Custer Gallatin National Forest releases environmental assessment for 39,000-acre project
By Moosetrack Megan

Posted: February 23, 2021

West Yellowstone, MT…On February 23, the Custer Gallatin National Forest will release the final environmental assessment, finding of no significant impact and draft decision notice for the South Plateau Area Landscape Treatment Project.   Situated just south and west of West Yellowstone, MT, the project area encompasses 39,900 acres.  This decision will guide timber and fuels treatments on a maximum of 16,462 of those acres over the next 15 years with the primary goals of increasing forest health and resiliency to insect and disease and reducing hazardous fuels.  It also calls for the closure and rehabilitation of Road 478 along the South Fork of the Madison River to improve water quality and for opening a portion of Road 1704 to maintain public access.  Project implementation activities on South Plateau are expected to begin as early as fall of 2021 and will continue for up to 15 years, including all revegetation and restorative actions.
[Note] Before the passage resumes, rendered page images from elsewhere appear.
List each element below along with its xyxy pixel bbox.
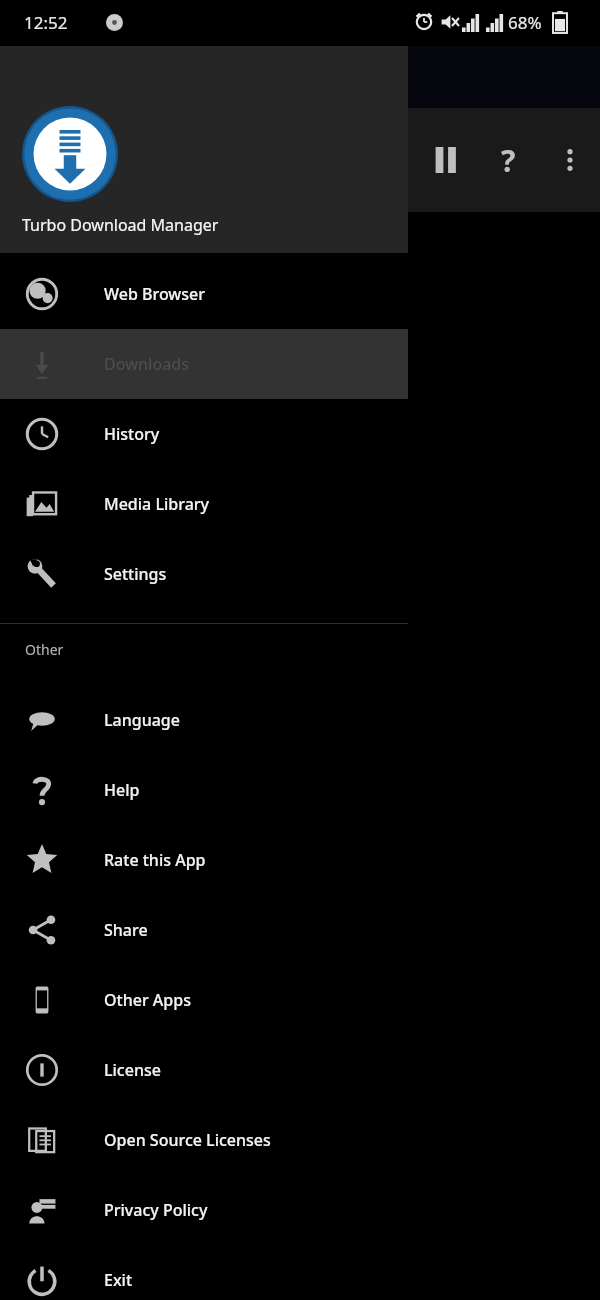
staticText: 68% bbox=[508, 11, 542, 34]
staticText: Web Browser bbox=[104, 283, 206, 305]
staticText: Downloads bbox=[104, 353, 190, 375]
staticText: Rate this App bbox=[104, 849, 206, 871]
button[interactable]: More options bbox=[542, 132, 598, 188]
button[interactable]: Other Apps bbox=[0, 965, 408, 1035]
button[interactable]: Exit bbox=[0, 1245, 408, 1300]
staticText: Open Source Licenses bbox=[104, 1129, 271, 1151]
button[interactable]: Help bbox=[480, 132, 536, 188]
staticText: 12:52 bbox=[24, 11, 68, 34]
button[interactable]: Web Browser bbox=[0, 259, 408, 329]
button[interactable]: License bbox=[0, 1035, 408, 1105]
staticText: Media Library bbox=[104, 493, 210, 515]
staticText: Language bbox=[104, 709, 180, 731]
button[interactable]: History bbox=[0, 399, 408, 469]
staticText: History bbox=[104, 423, 160, 445]
staticText: Turbo Download Manager bbox=[22, 214, 219, 236]
button[interactable]: Help bbox=[0, 755, 408, 825]
staticText: Other Apps bbox=[104, 989, 191, 1011]
staticText: Other bbox=[25, 640, 64, 659]
button[interactable]: Open Source Licenses bbox=[0, 1105, 408, 1175]
staticText: Settings bbox=[104, 563, 167, 585]
staticText: Share bbox=[104, 919, 148, 941]
button[interactable]: Language bbox=[0, 685, 408, 755]
staticText: Privacy Policy bbox=[104, 1199, 208, 1221]
button[interactable]: Privacy Policy bbox=[0, 1175, 408, 1245]
staticText: ? bbox=[501, 140, 516, 181]
button[interactable]: Rate this App bbox=[0, 825, 408, 895]
staticText: License bbox=[104, 1059, 161, 1081]
staticText: Help bbox=[104, 779, 140, 801]
button[interactable]: Pause bbox=[418, 132, 474, 188]
staticText: Exit bbox=[104, 1269, 133, 1291]
button[interactable]: Settings bbox=[0, 539, 408, 609]
button[interactable]: Share bbox=[0, 895, 408, 965]
button[interactable]: Media Library bbox=[0, 469, 408, 539]
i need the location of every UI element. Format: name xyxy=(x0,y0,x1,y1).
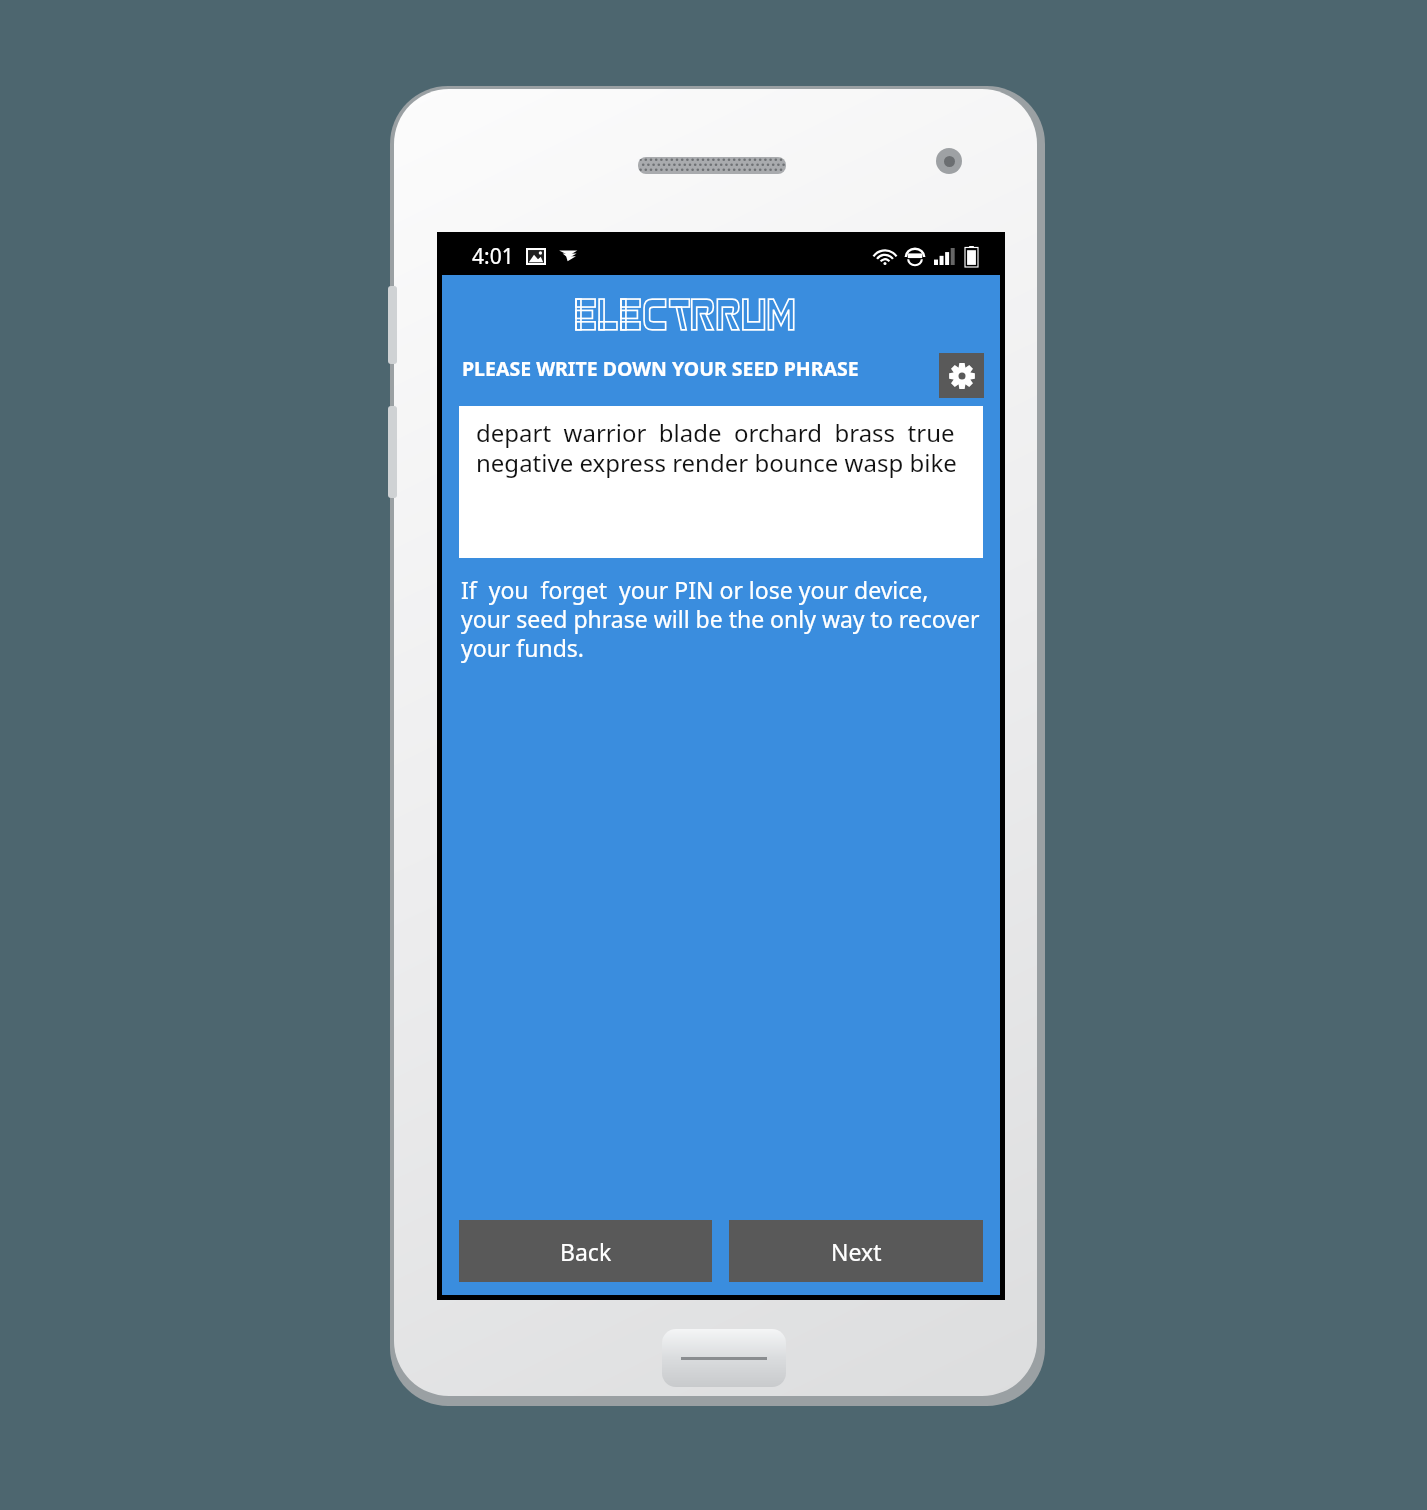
button[interactable]: Back xyxy=(459,1220,712,1282)
staticText: Back xyxy=(560,1236,612,1267)
button[interactable]: Settings xyxy=(939,353,984,398)
button[interactable]: Next xyxy=(729,1220,983,1282)
staticText: 4:01 xyxy=(472,242,514,271)
staticText: PLEASE WRITE DOWN YOUR SEED PHRASE xyxy=(462,355,931,382)
staticText: depart warrior blade orchard brass true … xyxy=(476,416,971,479)
button[interactable]: depart warrior blade orchard brass true … xyxy=(459,406,983,558)
staticText: If you forget your PIN or lose your devi… xyxy=(461,574,981,664)
staticText: Next xyxy=(831,1236,882,1267)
South Plateau is part of a larger effort on the Hebgen Lake Ranger District to manage the forest for ecosystem health and public benefit.  Past and ongoing projects such as Lonesomewood II and North Hebgen lay a foundation for addressing fuels and forest health across the Hebgen Basin.   The South Plateau is dominated by lodgepole forests of similar age and poor condition that are highly susceptible to widespread and long-term loss due to natural events such as insects, disease and wildfire.  By implementing treatments on susceptible stands across the Plateau, the project gains diversity and resilience on a broad landscape scale.  This enhances wildlife and aquatic habitat as well as provides benefits to watershed conditions.  Further, by reducing hazardous fuels, the project increases the effectiveness of future fire suppression activities while reducing risk to the public and first responders during wildfire events.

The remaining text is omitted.